他放下水杯,看向我,忽然很轻地笑了一下。
那笑容很淡,转瞬即逝,却像冰层乍裂,透出底下灼人的光华,晃得我眼花。
「云晓暖,」他第一次叫我的全名,声音低沉悦耳,敲在耳膜上,激起细微的战栗,「你觉得,我坐在这里,需要对你吹牛?」
「……」很好,不需要,是我蠢。
菜很快上来了,精致的摆盘,考究的食材,香气扑鼻。
可我却食不知味,每一口都像在嚼蜡。
对面坐着这么一尊大佛,谁吃得下?
「不喜欢?」他切开一块牛排,动作优雅得像在演奏乐器,然后,把他那块切好的,和我盘中几乎没动的,换了过来。
我:「!!!」
「尝尝这个,火候应该刚好。
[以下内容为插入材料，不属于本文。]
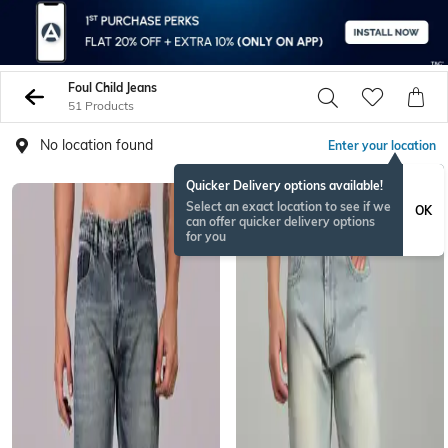
Foul Child Jeans
51 Products
No location found
Enter your location
Quicker Delivery options available!
Select an exact location to see if we
OK
can offer quicker delivery options
for you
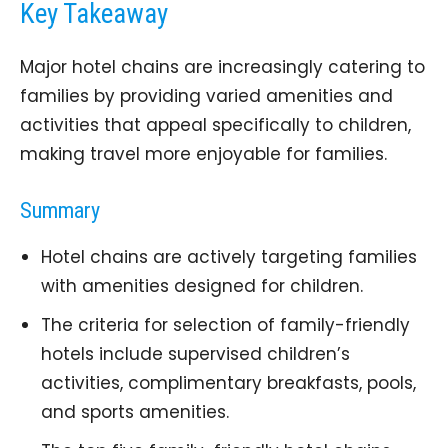
Key Takeaway
Major hotel chains are increasingly catering to
families by providing varied amenities and
activities that appeal specifically to children,
making travel more enjoyable for families.
Summary
Hotel chains are actively targeting families
with amenities designed for children.
The criteria for selection of family-friendly
hotels include supervised children’s
activities, complimentary breakfasts, pools,
and sports amenities.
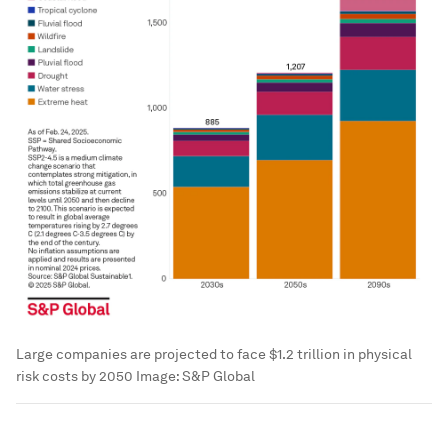
Large companies are projected to face $1.2 trillion in physical
risk costs by 2050
Image:
S&P Global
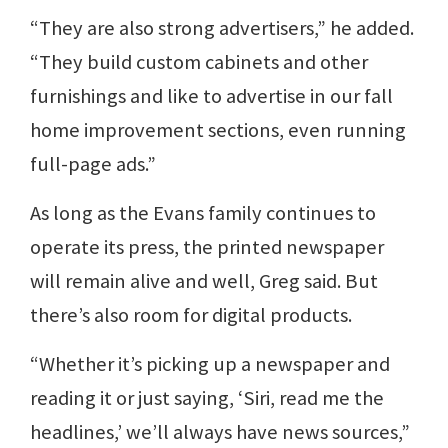
“They are also strong advertisers,” he added.
“They build custom cabinets and other
furnishings and like to advertise in our fall
home improvement sections, even running
full-page ads.”
As long as the Evans family continues to
operate its press, the printed newspaper
will remain alive and well, Greg said. But
there’s also room for digital products.
“Whether it’s picking up a newspaper and
reading it or just saying, ‘Siri, read me the
headlines,’ we’ll always have news sources,”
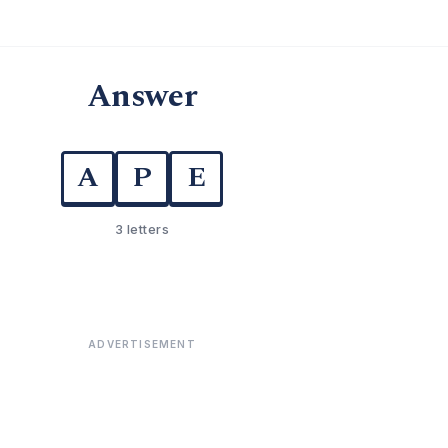
Answer
A
P
E
3 letters
ADVERTISEMENT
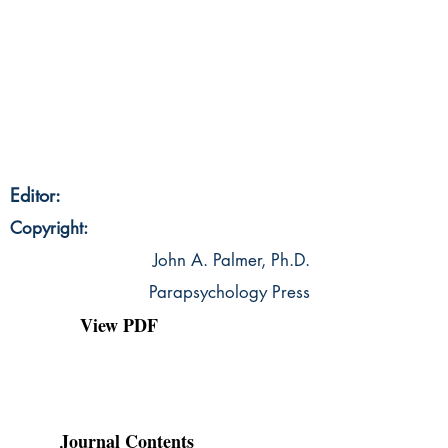
Editor:
Copyright:
John A. Palmer, Ph.D.
Parapsychology Press
View PDF
Journal Contents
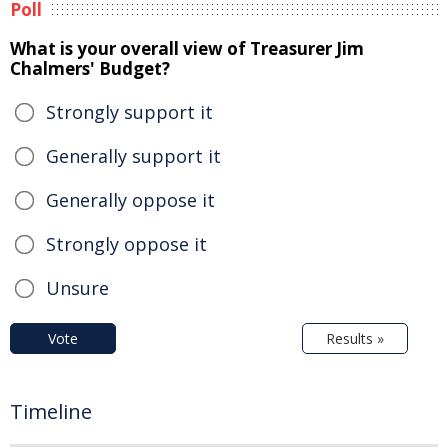
Poll
What is your overall view of Treasurer Jim
Chalmers' Budget?
Strongly support it
Generally support it
Generally oppose it
Strongly oppose it
Unsure
Vote
Results »
Timeline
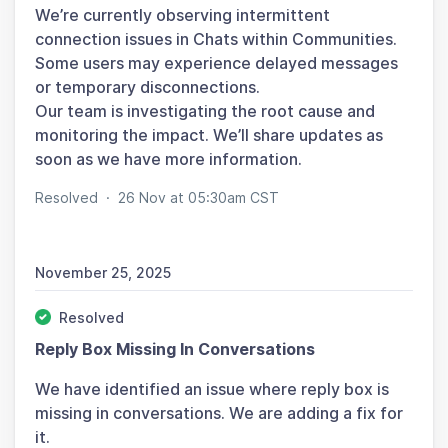
We’re currently observing intermittent
connection issues in Chats within Communities.
Some users may experience delayed messages
or temporary disconnections.
Our team is investigating the root cause and
monitoring the impact. We’ll share updates as
soon as we have more information.
Resolved
·
26 Nov at 05:30am CST
November 25, 2025
Resolved
Reply Box Missing In Conversations
We have identified an issue where reply box is
missing in conversations. We are adding a fix for
it.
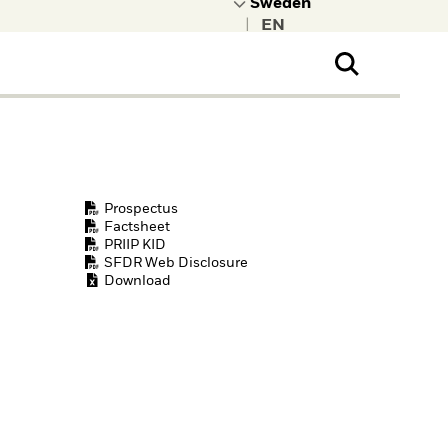
|
ral Public
t to learn more about
kRock.
Prospectus
Factsheet
PRIIP KID
SFDR Web Disclosure
Download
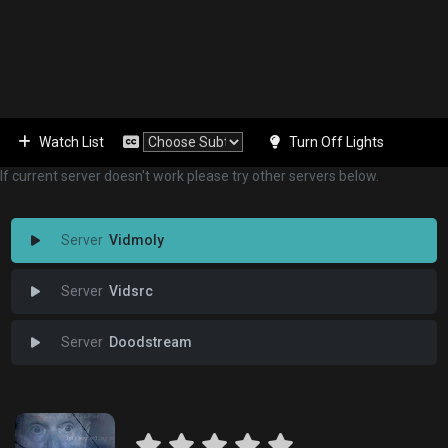
Watch List
Turn Off Lights
If current server doesn't work please try other servers below.
Vidmoly
Vidsrc
Doodstream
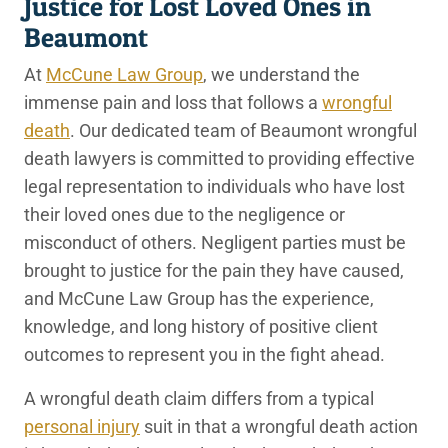
Justice for Lost Loved Ones in
Beaumont
At
McCune Law Group
, we understand the
immense pain and loss that follows a
wrongful
death
. Our dedicated team of Beaumont wrongful
death lawyers is committed to providing effective
legal representation to individuals who have lost
their loved ones due to the negligence or
misconduct of others. Negligent parties must be
brought to justice for the pain they have caused,
and McCune Law Group has the experience,
knowledge, and long history of positive client
outcomes to represent you in the fight ahead.
A wrongful death claim differs from a typical
personal injury
suit in that a wrongful death action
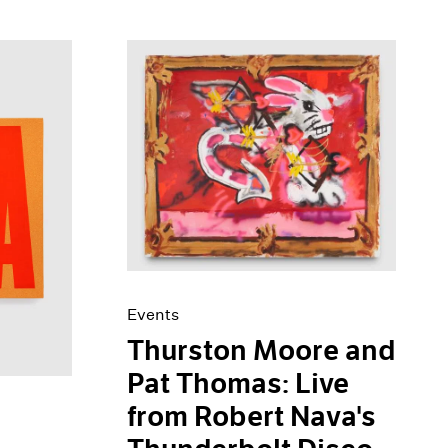
Events
Thurston Moore and
Pat Thomas: Live
from Robert Nava's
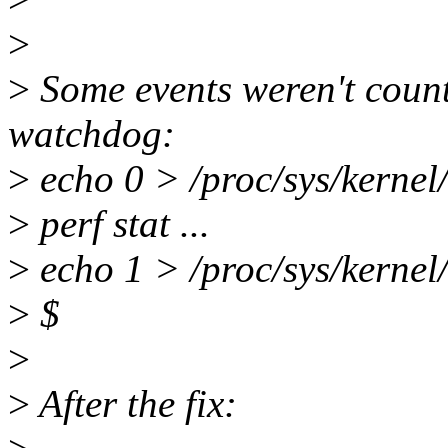
>
>
Some events weren't count
watchdog:
>
echo 0 > /proc/sys/kerne
>
perf stat ...
>
echo 1 > /proc/sys/kerne
>
$
>
>
After the fix:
」他语气自然,仿佛这是再平常不过的事。
我看着盘子里被他切得大小均匀、纹理漂亮的牛排,心跳漏了一拍。
这、这算什么?
「冷先生,我……」我想说我不饿,想说谢谢,想问他到底什么意思,可话到嘴边,全堵住了。
「吃饭。」他言简意赅,自己也开始用餐,不再说话。
接下来的时间,就在一种诡异又窒息的安静中度过,最起码我个人是这么觉得的。
他只偶尔问我一句「果汁合口味吗」,或者「甜品会不会太甜」,得到我蚊子哼哼般的回答后,便不再多言。
我如坐针毡,度秒如年。
脑子里不断回放着从坐下到现在的每一句话,每一个细节,越想越觉得离奇,越想越觉得惊悚。
终于,这顿堪比凌迟的晚餐接近尾声。
经理送来账单,冷司宴看也没看,抽出一张黑卡递过去。
我偷偷瞟了一眼账单底部,那串数字让我眼前一黑,那可能是我一年的工资。
「走吧。」他站起身,高大的身影在烛光下拉得很长,笼罩下来,带着无形的压迫感。
我乖乖跟着站起来,像个提线木偶。
走出餐厅,夜风一吹,我才稍微清醒了一点。
繁华的都市夜景在眼前铺开,霓虹闪烁,车水马龙。
「我送你。」冷司宴走到一辆黑色的宾利前,司机早已恭敬地拉开车门。
「不、不用了!」我像被烫到一样跳开两步,拼命摆手,「我自己回去就行,很近的,真的!」
他停下动作,转身看着我。
夜色的映衬下,他的轮廓显得更加立体,也……更加难以捉摸。
「云晓暖。」他又叫了我的全名。
我头皮一麻,立正站好:「在!」
他似乎被我这个反应取悦了,眼底掠过一丝极淡的笑意,但很快又恢复成那片深潭。
「今天,」他顿了顿,往前走了一步,离我近了些。
清冽的雪松气息再次侵入我的感官。
「我很愉快。」
「……」
愉快?被我当成月薪三千的奇葩男怼了一通很愉快?听我大放厥词说「我养你」很愉快?还是看我像个傻子一样社死很愉快?
霸总的快乐,果然如此朴实无华且枯燥吗?
**笑两声,不知该如何接话。
「你的‘条件’,我基本同意。」他忽然又说。
「啊?」我懵了。
什么条件?
「月薪三千,我养你。有房有车,可以加你名。」他慢悠悠地复述着我之前的「豪言壮语」,语气平静无波,却让我浑身血液都往头顶冲。
「至于不要孩子……」
他故意停顿,目光沉沉地看着我,像是猎人在欣赏掉入陷阱、不知所措的猎物。
我屏住呼吸。
然后,我看见他那张性感的薄唇,缓缓勾起一个清晰而确定的弧度。
「这一点,我们可以再‘深入’讨论。」
最后几个字,他说得又低又缓,带着某种难以言喻的暗示和力度,砸得我头晕目眩,两腿发软。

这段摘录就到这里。